Bosparanisches Blatt
Der Graf aus Tobrien

Arivor / Ehft. Arivoria. Nach alter Sitte trat im Monat der Hesinde der königliche Kronkonvent des Reiches Yaquiria zusammen. Nach den vorangegangenen turbulenten Konventen im Rahja (Seine Erhabene Hoheit Shafir wählte sich zum Kronvogt der Khomwacht) und im Efferd (die Nachrichten von der Schlacht bei Vallusa und von der Wiederschmiedung des Schwertes Siebenstreich) erwartete man eine eher ruhige Versammlung. Dennoch fehlte es auch diesem Kronkonvent nicht an Gesprächsstoff, denn es erschien der Graf aus Tobrien.
Litprand von Darbonia, Graf von Mendena, ist eine tragische Gestalt: aus seiner Heimat durch den Bethanier vertrieben, lebt er im Exil zu Gareth, ohne Hoffnung, eines Tages seinem Sohn die nach Recht und Gesetz ererbte Grafschaft an der Küste der Tobrischen See hinterlassen zu können.

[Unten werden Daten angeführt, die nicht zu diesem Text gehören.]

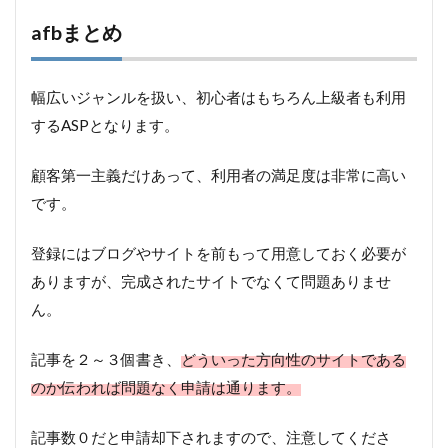
afbまとめ
幅広いジャンルを扱い、初心者はもちろん上級者も利用
するASPとなります。
顧客第一主義だけあって、利用者の満足度は非常に高い
です。
登録にはブログやサイトを前もって用意しておく必要が
ありますが、完成されたサイトでなくて問題ありませ
ん。
記事を２～３個書き、
どういった方向性のサイトである
のか伝われば問題なく申請は通ります。
記事数０だと申請却下されますので、注意してくださ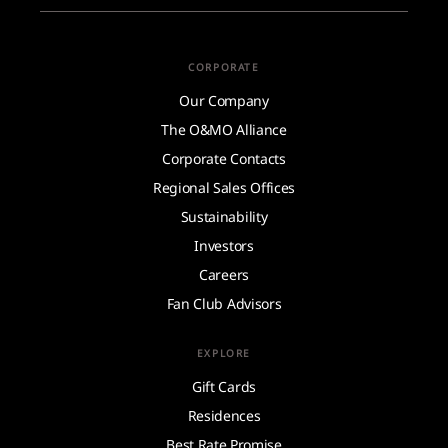
CORPORATE
Our Company
The O&MO Alliance
Corporate Contacts
Regional Sales Offices
Sustainability
Investors
Careers
Fan Club Advisors
EXPLORE
Gift Cards
Residences
Best Rate Promise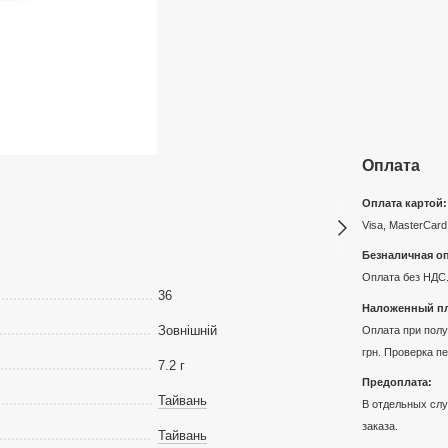
Оплата
Оплата картой:
Visa, MasterCard
Безналичная оп
Оплата без НДС.
36
Наложенный пл
Зовнішній
Оплата при получ
грн. Проверка п
7.2 г
Предоплата:
Тайвань
В отдельных слу
заказа.
Тайвань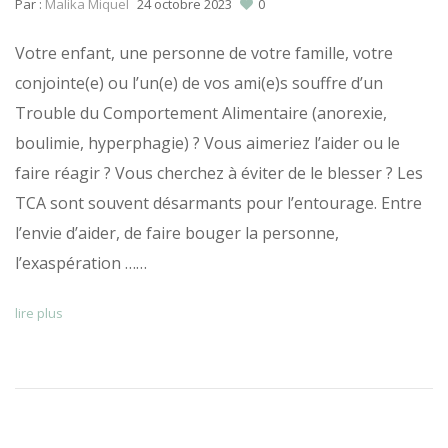
Par :
Malika Miquel
24 octobre 2023
0
Votre enfant, une personne de votre famille, votre
conjointe(e) ou l’un(e) de vos ami(e)s souffre d’un
Trouble du Comportement Alimentaire (anorexie,
boulimie, hyperphagie) ? Vous aimeriez l’aider ou le
faire réagir ? Vous cherchez à éviter de le blesser ? Les
TCA sont souvent désarmants pour l’entourage. Entre
l’envie d’aider, de faire bouger la personne,
l’exaspération ……
lire plus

Hatten die Großen Yaquirias von dem Leid tobrischer Leibeigener und Schafzüchter bis jetzt begreiflicherweise kaum Anteil genommen, stand da nun einer aus ihrem eigenen Stand vor ihnen, der Land und Leute, Stadt und Burg, Erbe und Lehen durch den Dämonenmeister verloren hatte. Von Donna Lutisana ay Oikaldiki vorgestellt, den Patronus der Badilakaner Angilbert von Kumborn zur Seite, bat Graf Litprand um Gunst und Gehör - doch nicht für sich, sondern für tausende tobrische Vertriebene. Für diese entwurzelten Menschen in den Flüchtlingslagern und Hospizien, die Milde und Tatkraft des Grafen von Mendena, der ihr Schicksal teilt, und der Ordo Sancti Badilaci eingerichtet haben, bat er um Silber und Gold im Namen der Menschlichkeit.

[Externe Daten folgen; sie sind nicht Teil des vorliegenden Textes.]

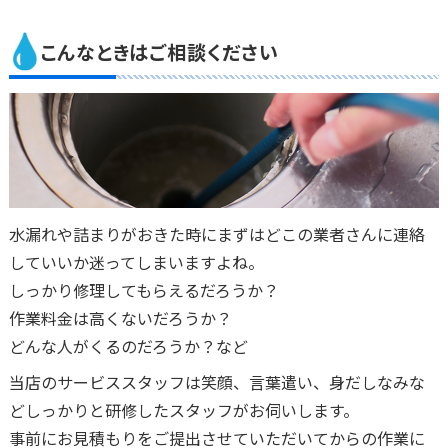
こんなときはご相談ください
水漏れや詰まりがおきた時にまずはどこの業者さんに連絡
していいか迷ってしまいますよね。
しっかり修理してもらえるだろうか？
作業料金は高くないだろうか？
どんな人がくるのだろうか？など
当店のサービススタッフは笑顔、言葉遣い、身だしなみな
どしっかりと研修したスタッフがお伺いします。
事前にお見積もりをご提出させていただいてからの作業に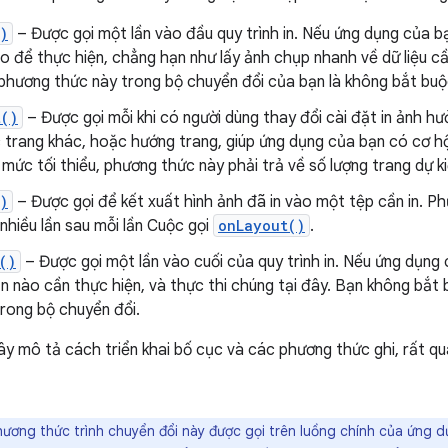
)
– Được gọi một lần vào đầu quy trình in. Nếu ứng dụng của b
o để thực hiện, chẳng hạn như lấy ảnh chụp nhanh về dữ liệu cần
 phương thức này trong bộ chuyển đổi của bạn là không bắt buộ
t()
– Được gọi mỗi khi có người dùng thay đổi cài đặt in ảnh h
 trang khác, hoặc hướng trang, giúp ứng dụng của bạn có cơ hộ
 mức tối thiểu, phương thức này phải trả về số lượng trang dự kiế
)
– Được gọi để kết xuất hình ảnh đã in vào một tệp cần in. P
hiều lần sau mỗi lần Cuộc gọi
onLayout()
.
()
– Được gọi một lần vào cuối của quy trình in. Nếu ứng dụng 
n nào cần thực hiện, và thực thi chúng tại đây. Bạn không bắt 
rong bộ chuyển đổi.
y mô tả cách triển khai bố cục và các phương thức ghi, rất qu
ơng thức trình chuyển đổi này được gọi trên luồng chính của ứng dụ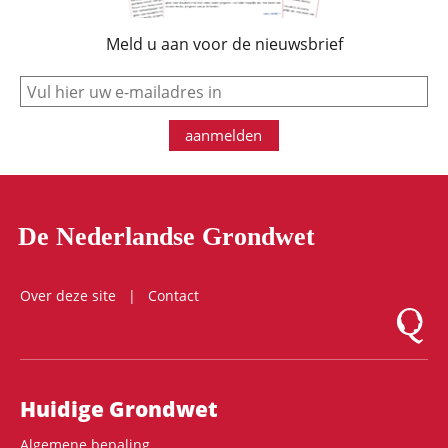
Meld u aan voor de nieuwsbrief
e-mail
aanmelden
De Nederlandse Grondwet
Over deze site
Contact
Logo Mon
Hoofdnavigatie
Huidige Grondwet
Algemene bepaling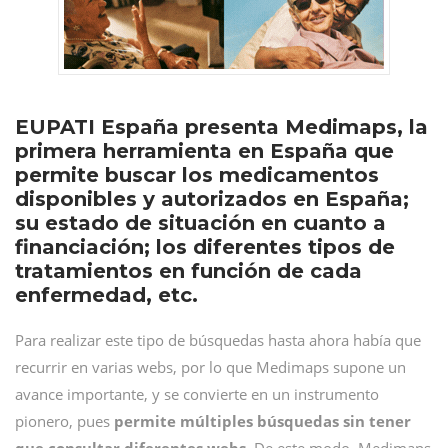
EUPATI España presenta Medimaps, la
primera herramienta en España que
permite buscar los medicamentos
disponibles y autorizados en España;
su estado de situación en cuanto a
financiación; los diferentes tipos de
tratamientos en función de cada
enfermedad, etc.
Para realizar este tipo de búsquedas hasta ahora había que
recurrir en varias webs, por lo que Medimaps supone un
avance importante, y se convierte en un instrumento
pionero, pues
permite múltiples búsquedas sin tener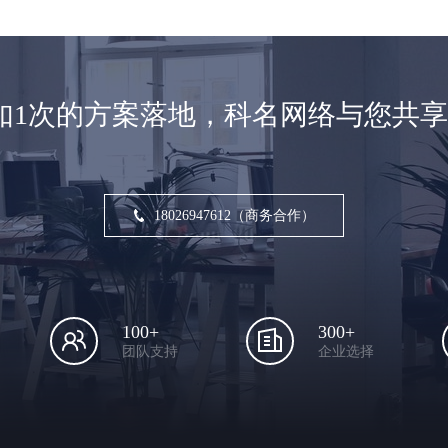
如1次的方案落地，科名网络与您共
18026947612（商务合作）
100+
300+
团队支持
企业选择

Selbigen Abends noch empfing Ihre Kaiserliche Majestät den Grafen aus Tobrien im Kristallkabinett auf dem Goldenhelm. Nach der Privataudienz erhielt Seine Hochwohlgeboren aus den Händen des Staats-Almosars, welches ist in Personalunion der Staats-Minister, eine Summe von zwölf mal zwölf Horasdor. So ging unsere Monarchin mit ihrem Beispiel voran, und in den folgenden Tagen gaben die Großen des Reiches ihren Teil.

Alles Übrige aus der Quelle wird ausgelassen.